### YOUR TASK:
Write out the records that follow exactly. Do not include pictures.

### DATASET ENTRIES:
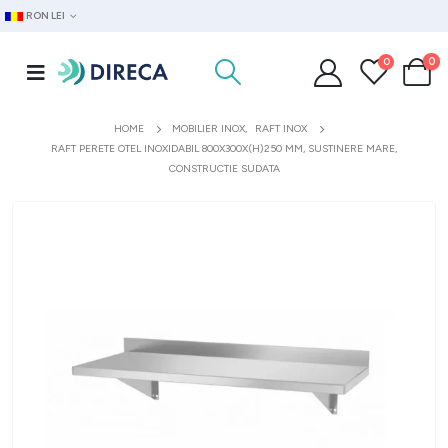
RON LEI
0
0
HOME
MOBILIER INOX
,
RAFT INOX
RAFT PERETE OTEL INOXIDABIL 800X300X(H)250 MM, SUSTINERE MARE,
CONSTRUCTIE SUDATA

### WRITTEN SOLUTION:
RON LEI
0
0
HOME
MOBILIER INOX
,
RAFT INOX
RAFT PERETE OTEL INOXIDABIL 800X300X(H)250 MM, SUSTINERE MARE,
CONSTRUCTIE SUDATA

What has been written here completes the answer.